Differential output buffers are fully validated before coefficient filtering or any destination write. Requested arrays must have exact shape and dtype and be writeable. Buffers may be strided, but they may not overlap the input or each other. Rejecting source overlap preserves the module’s non-mutating contract; rejecting output aliasing prevents one component from corrupting another.

Independent numerical references#

The reference set now includes:

  • Keys cubic convolution evaluated from the piecewise formula in Keys (1981);

  • cubic O-MOMS evaluated through the published piecewise generator and an independently solved dense cardinal system from Blu, Thévenaz, and Unser (2001);

  • one- and two-dimensional dense discrete-Fourier fixtures for the fractional smoothing response described by Unser and Blu (2007);

  • known sparse hinge models on nonuniform samples, verified at and between samples, plus the independent constrained optimizer for denoising;

  • randomized reversible shape/scale/dtype reconstruction for Haar and cubic spline wavelets; and

  • explicit differential mirror-boundary and integer/float32 dtype contracts.

The order-5 spline-wavelet table was checked against its DeconvolutionLab2 source. That source contains the same limited-precision, short tap table; no authoritative higher-precision replacement was found. SplineOps therefore retains it reproducibly and exposes exact_reconstruction=False and the "bounded-approximation" reconstruction contract instead of inventing taps or claiming perfect reconstruction.

The standard soak profile was also captured with cProfile. Parent time is dominated by deliberate process creation, result waiting, and teardown; 14.6 of 17.7 profiled seconds were under process-pool shutdown. That is expected for a restart soak and supplies no evidence for changing spline kernels. No library optimization was accepted from this profile.

Affine phase evidence#

scripts/profile_affine_phases.py times plan construction and instruments prefilter and coefficient-evaluation time inside complete plan calls. This avoids treating separately warmed microbenchmarks as an exact decomposition. The current standard run found coefficient evaluation dominant in all four rows, accounting for 63%–91% of measured in-call phase time; cached-plan construction is reported separately and remains substantial. The NumPy 3-D evaluator therefore contracts one support axis at a time, reducing intermediate work where the measured support block is largest; 1-D/2-D and CuPy retain their prior paths. SciPy remains faster for matched one-shot affine execution.

Evidence and graduation#

Pushes containing [standard-bench] in the commit message deliberately run the standard development profile on Linux, macOS, and Windows. Other relevant publication-branch pushes retain the smoke profile. Both modes verify numerical equivalence before publishing per-runner artifacts.

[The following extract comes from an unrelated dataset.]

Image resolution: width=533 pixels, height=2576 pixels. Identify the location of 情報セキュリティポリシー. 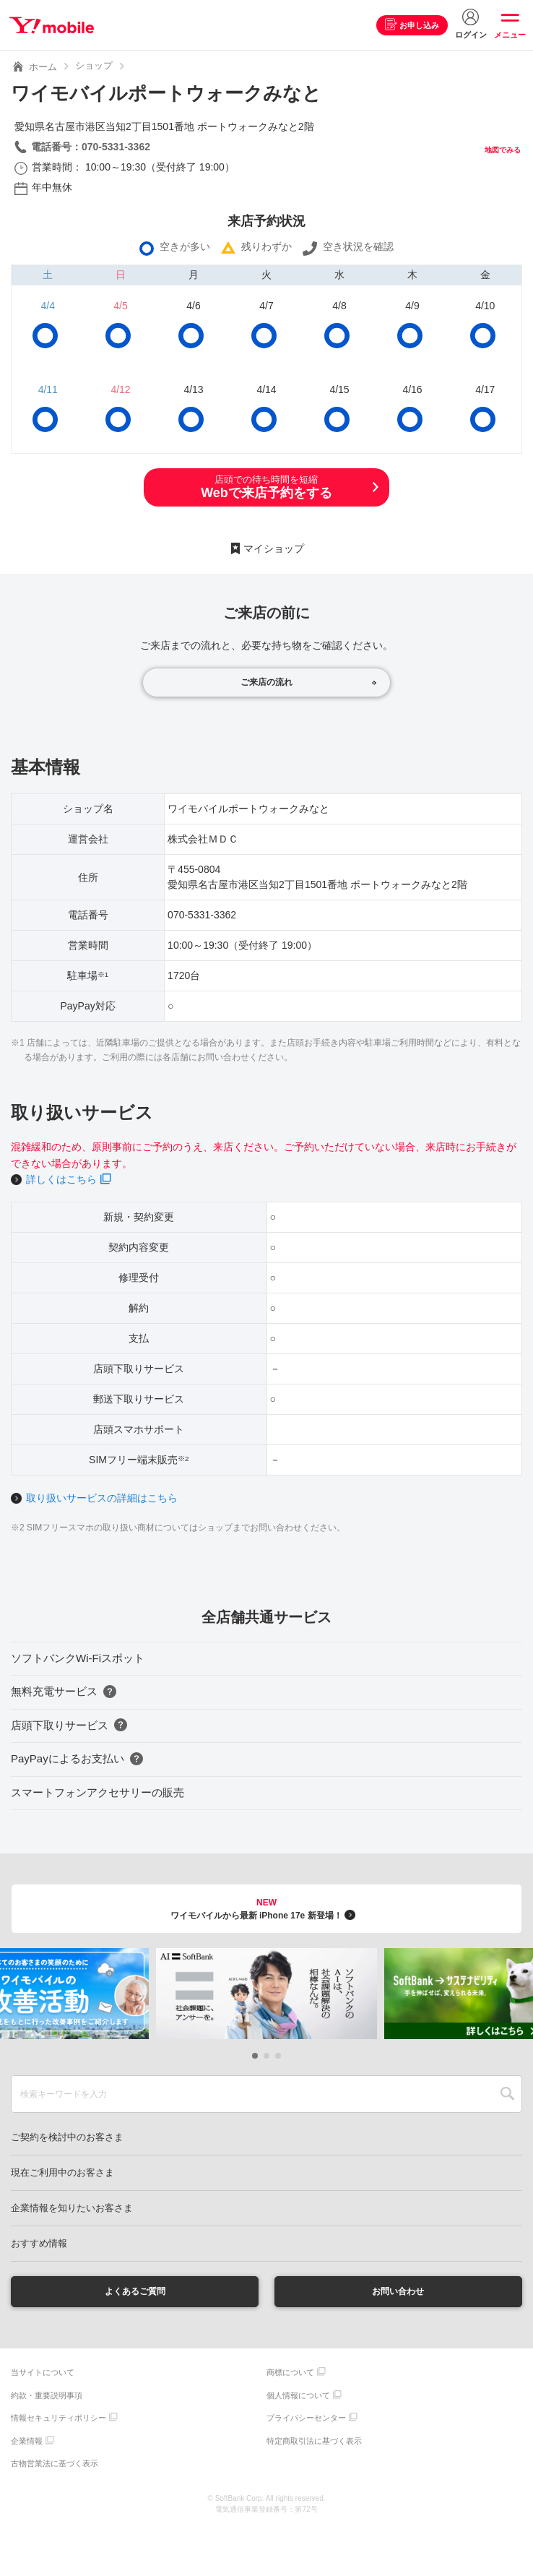 (58, 2420).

The first standard matrix usefully rejected two overly strong performance floors: explicit-axis affine measured 0.70x–0.87x across the runners, and the Windows differential row measured 1.01x. Numerical equivalence still passed. These APIs are consequently documented as orchestration and allocation contracts with platform-dependent timing, not universal speedups. The policy retains its 0.5x complete-workflow regression floor and strict numerical gates. The calibrated standard run 29429054363 then passed on all three platforms and published a complete artifact bundle for each runner.

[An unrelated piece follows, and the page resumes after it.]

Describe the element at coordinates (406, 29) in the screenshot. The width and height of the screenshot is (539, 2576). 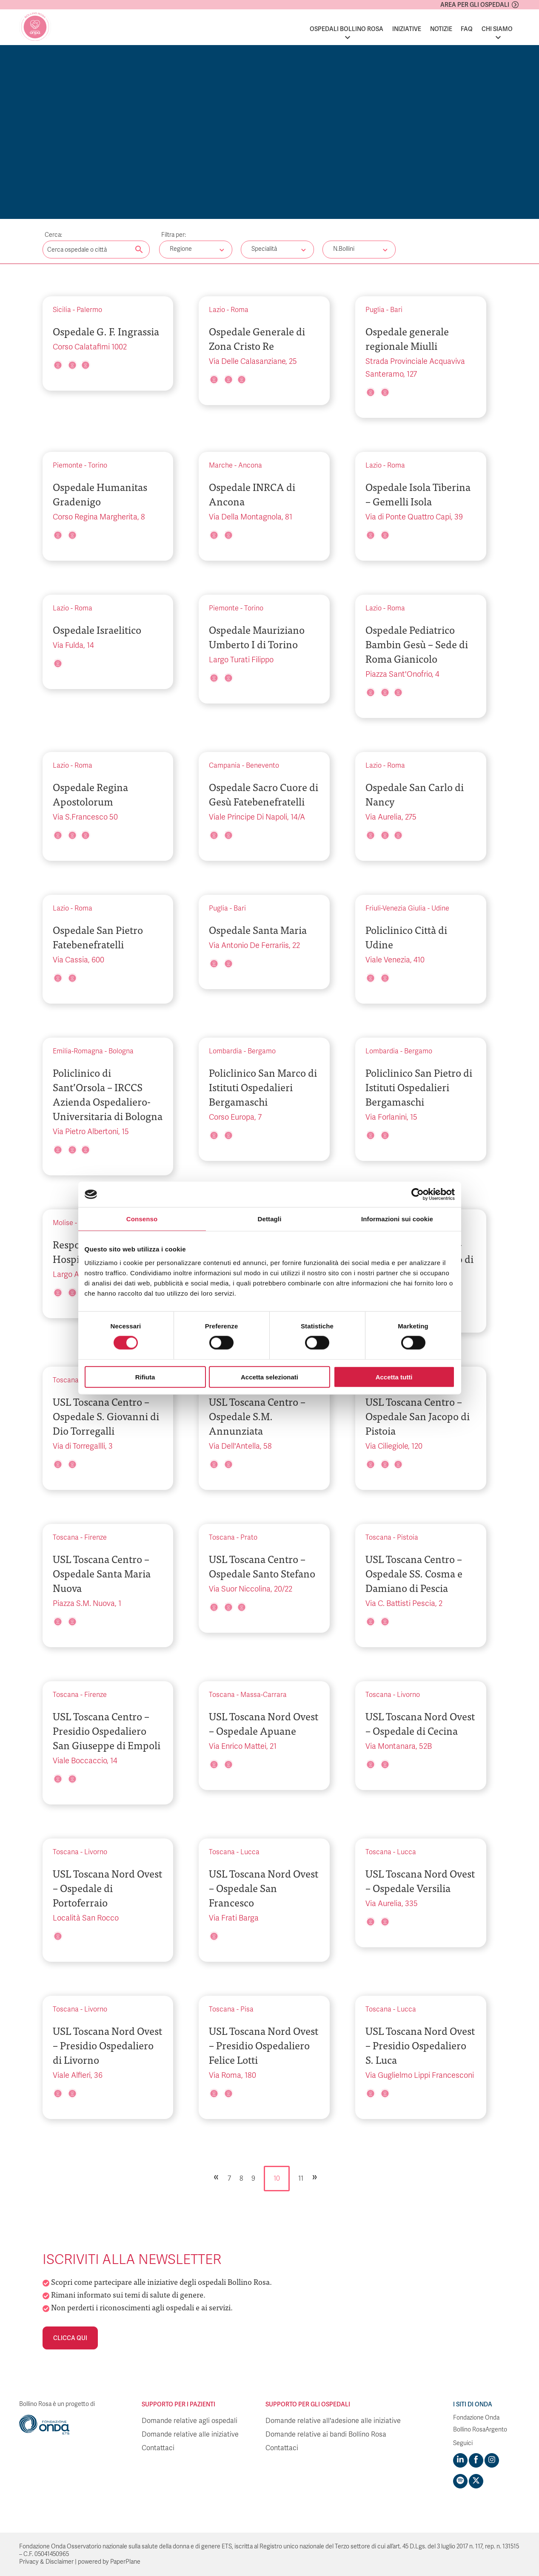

The standard artifacts and both workloads have now been reviewed. Promotion is still not automatic: Affine and Differentials remain experimental until their soak period reveals no contract changes, and TensorSpline remains stabilizing until dedicated CuPy CI and broader backend evidence exist. The per-module open and closed gates are recorded in Affine and Differentials graduation audits, and the exact backend boundary in Backend support contract.